MILES AHEAD (2016)
Starring: Don Cheadle, Emayatzy Corinealdi, Ewan McGregor
Director: Don Cheadle
Runtime: 1 hour, 40 minutes
Pet projects can go one of two ways: a complete cluster-fuck (Travolta's Battleship Earth, M. Night Shyamalan's Lady in the Water) or they can be brilliant (Clint Eastwood's Bird, everything ever conceived by Terry Gilliam.) Cheadle co-wrote, directed and starred as Miles Davis in his own vanity project, Miles Ahead, and it is most definitely in the latter category.
A strange head trip through Davis's career, book-ended by an interview with fictional Rolling Stone writer Dave Braden (McGregor) apparently right before his The Man with a Horn comeback after a four-year hiatus in 1979. Jumping back and forth in time within the mind of Cheadle's burnt out and broken Davis, the fantasy of a chase through NYC to regain a stolen tape reel may be fiction but within it holds an essential set of truths about the most influential game changer in music history.
According to Cheadle, in an interview with the real Rolling Stone just after its premiere at Sundance,
"...one concept was to focus on the five women in his life that he loved and use that as a framework. I told them, "Thanks for thinking of me, but I'm really not vibing off of any of these ideas."
Then, almost as an afterthought, I said, "I think we've got to make a movie about this dude as a gangster" — 'cause that's how I feel about Miles Davis. He's a G. All those apocryphal stories about how bold and dynamic he was, the gangster shit he'd do ... you could fit all that into a biopic, I guess. But I just thought, let's do a movie that Miles Davis would say, 'I want to be the star of that movie. Not the one about me. The one where I'm the fucker running it, and I tell everybody what happens.'" Take the music he made in 1950 and put it over scenes set in 1978, or take his 1965 album and drop it into 1945. Just do it without the constraints of any rules. Make some mistakes, go crazy, crash into a wall — anything but something fucking cookie-cutter."
There's no question that he succeeded in exactly that.

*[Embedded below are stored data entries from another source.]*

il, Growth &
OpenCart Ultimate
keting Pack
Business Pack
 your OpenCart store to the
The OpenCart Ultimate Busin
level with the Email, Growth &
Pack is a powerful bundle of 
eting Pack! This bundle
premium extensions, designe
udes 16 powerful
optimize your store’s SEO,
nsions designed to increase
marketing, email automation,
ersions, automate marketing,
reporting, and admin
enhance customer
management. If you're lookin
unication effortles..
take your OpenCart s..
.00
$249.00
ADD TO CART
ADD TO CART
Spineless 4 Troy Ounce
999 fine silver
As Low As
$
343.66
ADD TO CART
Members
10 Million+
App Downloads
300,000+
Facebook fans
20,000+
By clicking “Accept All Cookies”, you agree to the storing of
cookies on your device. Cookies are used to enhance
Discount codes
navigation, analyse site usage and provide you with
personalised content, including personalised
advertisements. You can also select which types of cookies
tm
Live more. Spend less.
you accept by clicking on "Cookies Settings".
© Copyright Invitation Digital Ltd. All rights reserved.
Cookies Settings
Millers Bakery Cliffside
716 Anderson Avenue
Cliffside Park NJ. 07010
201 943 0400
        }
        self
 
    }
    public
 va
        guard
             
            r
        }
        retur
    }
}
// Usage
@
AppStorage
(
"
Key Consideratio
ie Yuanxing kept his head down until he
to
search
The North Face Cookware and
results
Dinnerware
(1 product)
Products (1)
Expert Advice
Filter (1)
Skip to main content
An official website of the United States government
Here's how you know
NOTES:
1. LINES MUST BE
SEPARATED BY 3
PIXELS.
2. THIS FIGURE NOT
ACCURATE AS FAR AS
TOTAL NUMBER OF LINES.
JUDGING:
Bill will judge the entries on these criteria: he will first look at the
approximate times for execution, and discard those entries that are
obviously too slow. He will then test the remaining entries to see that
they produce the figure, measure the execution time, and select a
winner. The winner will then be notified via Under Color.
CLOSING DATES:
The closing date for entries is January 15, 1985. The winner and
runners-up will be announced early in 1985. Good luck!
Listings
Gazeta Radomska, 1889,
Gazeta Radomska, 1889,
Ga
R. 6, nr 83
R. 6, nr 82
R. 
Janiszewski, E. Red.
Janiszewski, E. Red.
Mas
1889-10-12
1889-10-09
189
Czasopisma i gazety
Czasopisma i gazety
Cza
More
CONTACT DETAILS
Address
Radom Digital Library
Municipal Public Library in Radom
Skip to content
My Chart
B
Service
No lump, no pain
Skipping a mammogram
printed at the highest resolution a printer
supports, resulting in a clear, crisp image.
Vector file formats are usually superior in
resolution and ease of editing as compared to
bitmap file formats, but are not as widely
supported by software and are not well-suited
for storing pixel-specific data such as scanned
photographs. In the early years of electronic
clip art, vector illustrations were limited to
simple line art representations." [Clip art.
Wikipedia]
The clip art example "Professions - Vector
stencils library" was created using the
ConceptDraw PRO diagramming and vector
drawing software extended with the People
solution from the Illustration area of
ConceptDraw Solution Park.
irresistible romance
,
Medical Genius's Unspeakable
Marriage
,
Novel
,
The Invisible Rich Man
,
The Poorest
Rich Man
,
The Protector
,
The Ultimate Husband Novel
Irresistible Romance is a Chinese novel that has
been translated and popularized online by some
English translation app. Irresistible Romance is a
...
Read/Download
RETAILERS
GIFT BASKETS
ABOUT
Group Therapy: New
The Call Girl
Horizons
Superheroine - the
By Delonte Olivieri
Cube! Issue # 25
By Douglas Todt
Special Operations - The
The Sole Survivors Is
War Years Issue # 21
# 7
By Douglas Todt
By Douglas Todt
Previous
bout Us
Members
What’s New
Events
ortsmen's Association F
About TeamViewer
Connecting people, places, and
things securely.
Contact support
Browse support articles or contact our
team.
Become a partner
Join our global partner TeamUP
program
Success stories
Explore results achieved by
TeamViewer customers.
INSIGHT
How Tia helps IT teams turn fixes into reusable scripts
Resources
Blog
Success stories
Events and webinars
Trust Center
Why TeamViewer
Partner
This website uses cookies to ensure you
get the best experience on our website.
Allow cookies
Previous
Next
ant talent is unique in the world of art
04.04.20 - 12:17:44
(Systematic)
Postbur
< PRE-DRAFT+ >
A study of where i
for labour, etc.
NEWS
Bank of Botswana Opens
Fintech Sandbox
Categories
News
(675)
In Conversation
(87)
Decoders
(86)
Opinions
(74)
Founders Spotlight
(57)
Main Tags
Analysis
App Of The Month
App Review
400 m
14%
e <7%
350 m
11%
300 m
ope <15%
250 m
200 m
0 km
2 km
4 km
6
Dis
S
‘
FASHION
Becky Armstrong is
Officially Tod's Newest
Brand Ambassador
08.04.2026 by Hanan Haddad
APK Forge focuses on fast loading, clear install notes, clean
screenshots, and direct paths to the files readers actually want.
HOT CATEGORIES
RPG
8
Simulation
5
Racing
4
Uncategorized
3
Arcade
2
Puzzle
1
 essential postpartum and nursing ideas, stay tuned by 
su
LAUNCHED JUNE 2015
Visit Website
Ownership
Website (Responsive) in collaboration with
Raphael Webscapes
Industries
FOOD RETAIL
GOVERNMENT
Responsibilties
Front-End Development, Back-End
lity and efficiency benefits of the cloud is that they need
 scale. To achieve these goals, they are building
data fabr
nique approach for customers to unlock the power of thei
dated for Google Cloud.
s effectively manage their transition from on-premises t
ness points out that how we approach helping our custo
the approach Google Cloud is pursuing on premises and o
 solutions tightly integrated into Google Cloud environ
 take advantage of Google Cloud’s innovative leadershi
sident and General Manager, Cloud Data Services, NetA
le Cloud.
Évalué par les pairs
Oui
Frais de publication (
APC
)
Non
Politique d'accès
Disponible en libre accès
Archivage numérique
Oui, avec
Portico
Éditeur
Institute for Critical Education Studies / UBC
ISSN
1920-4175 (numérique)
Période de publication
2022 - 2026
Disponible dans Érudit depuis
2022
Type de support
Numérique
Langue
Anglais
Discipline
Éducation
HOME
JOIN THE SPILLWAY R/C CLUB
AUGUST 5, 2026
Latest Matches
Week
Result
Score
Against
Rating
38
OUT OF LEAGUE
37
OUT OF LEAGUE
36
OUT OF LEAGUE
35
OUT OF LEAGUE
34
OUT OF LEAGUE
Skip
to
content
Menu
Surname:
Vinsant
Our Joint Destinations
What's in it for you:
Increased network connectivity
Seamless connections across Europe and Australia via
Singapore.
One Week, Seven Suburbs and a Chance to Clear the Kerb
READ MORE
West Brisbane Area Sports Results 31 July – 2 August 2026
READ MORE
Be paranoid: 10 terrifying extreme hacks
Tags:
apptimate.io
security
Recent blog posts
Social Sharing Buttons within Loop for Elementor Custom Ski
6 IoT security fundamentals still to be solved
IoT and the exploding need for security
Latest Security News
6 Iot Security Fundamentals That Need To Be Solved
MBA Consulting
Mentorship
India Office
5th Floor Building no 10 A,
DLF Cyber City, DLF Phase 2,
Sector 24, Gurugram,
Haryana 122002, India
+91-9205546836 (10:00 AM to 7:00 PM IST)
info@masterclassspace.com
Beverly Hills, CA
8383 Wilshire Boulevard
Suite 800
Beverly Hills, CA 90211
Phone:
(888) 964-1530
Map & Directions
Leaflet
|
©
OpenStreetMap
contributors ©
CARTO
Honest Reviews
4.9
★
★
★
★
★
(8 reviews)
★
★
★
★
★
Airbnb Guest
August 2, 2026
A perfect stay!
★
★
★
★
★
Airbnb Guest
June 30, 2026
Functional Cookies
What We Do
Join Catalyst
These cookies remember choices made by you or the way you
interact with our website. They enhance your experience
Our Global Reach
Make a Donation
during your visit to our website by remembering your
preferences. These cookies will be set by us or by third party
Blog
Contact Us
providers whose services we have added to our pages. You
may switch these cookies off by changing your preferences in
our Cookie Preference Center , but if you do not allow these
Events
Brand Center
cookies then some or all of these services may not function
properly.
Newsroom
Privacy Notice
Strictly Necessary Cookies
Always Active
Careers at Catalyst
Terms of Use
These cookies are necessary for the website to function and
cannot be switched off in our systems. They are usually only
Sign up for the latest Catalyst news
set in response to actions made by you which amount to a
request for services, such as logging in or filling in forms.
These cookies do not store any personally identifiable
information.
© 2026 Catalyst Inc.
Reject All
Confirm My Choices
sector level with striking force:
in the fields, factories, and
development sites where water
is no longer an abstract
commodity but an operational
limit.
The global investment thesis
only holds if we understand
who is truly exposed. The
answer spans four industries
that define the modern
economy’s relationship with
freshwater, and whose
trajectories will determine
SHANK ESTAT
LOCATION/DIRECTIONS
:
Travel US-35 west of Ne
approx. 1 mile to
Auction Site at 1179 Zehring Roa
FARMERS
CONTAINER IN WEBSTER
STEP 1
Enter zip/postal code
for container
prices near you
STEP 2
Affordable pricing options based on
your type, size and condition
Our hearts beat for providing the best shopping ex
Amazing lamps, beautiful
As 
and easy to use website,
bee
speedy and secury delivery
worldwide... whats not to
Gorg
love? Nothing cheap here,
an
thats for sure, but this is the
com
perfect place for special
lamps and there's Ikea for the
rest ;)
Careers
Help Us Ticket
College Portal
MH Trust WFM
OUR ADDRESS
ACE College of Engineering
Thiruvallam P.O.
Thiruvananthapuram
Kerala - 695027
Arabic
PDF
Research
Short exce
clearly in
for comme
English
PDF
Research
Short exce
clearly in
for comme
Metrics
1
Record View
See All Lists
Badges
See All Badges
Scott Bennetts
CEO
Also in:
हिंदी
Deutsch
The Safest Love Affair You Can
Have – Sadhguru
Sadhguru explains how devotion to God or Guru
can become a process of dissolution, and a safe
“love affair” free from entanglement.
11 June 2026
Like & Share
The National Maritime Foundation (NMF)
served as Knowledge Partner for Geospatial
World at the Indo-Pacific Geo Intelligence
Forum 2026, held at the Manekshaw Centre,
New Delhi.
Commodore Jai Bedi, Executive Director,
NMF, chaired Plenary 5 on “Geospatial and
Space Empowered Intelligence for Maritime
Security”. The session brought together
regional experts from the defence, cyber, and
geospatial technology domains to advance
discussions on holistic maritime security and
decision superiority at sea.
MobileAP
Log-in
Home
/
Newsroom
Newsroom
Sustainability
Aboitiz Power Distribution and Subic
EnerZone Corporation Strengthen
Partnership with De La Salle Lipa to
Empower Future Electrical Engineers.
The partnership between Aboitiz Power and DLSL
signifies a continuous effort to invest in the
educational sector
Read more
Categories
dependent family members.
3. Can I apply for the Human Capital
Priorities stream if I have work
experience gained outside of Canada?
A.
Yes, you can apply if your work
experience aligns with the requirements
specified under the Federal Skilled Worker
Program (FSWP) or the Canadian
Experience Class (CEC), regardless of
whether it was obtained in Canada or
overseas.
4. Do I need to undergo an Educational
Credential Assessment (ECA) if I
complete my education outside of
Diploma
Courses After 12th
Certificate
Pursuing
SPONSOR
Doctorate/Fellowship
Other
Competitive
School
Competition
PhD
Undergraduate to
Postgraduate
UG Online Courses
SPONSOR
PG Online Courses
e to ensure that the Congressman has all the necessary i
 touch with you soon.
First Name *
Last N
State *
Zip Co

As a trumpet player since I was six-years-old (when my uncle bought me a pocket trumpet and taught me to play) and someone who paid for college playing horn, I've always been more of a fan of the more muscular players in the canon: Maynard Ferguson, Clifford Brown, Cat Anderson and the bold, loud, high note, fast fingered style.
Just recently, I've picked my horn back up and am getting the chops back into shape. Realizing that my five years as host of The Moth had left me a bit artistically lazy, going back to my beginnings seemed like a good idea. In my fifties, I'm discovering that Miles's more laid back playing really appeals to me in ways it never did before. Thus, Miles Ahead came at exactly the right time for me.
The film is much like Davis's work - understated but surprising, weaving in and out of the construct of a standard biopic but breaking all of the rules at the same time. Doling out bite size pieces of character that return in stronger ways. Both Cheadle and McGregor are almost magical in their performances and the choices in transitions as well as which music to underscore which moments indicates that Cheadle is as amazing a directing talent as he is onscreen.
If you are or have ever been a fan of jazz (or 'social music' as Miles would have it), this is a must-see film. If you hate jazz music (heathen!) but love a tale of unlikely redemption, you should check it out. I can almost promise that as soon as you finish it, you'll hop online and want to listen to Kind of Blue or Sketches of Spain just to continue the ride.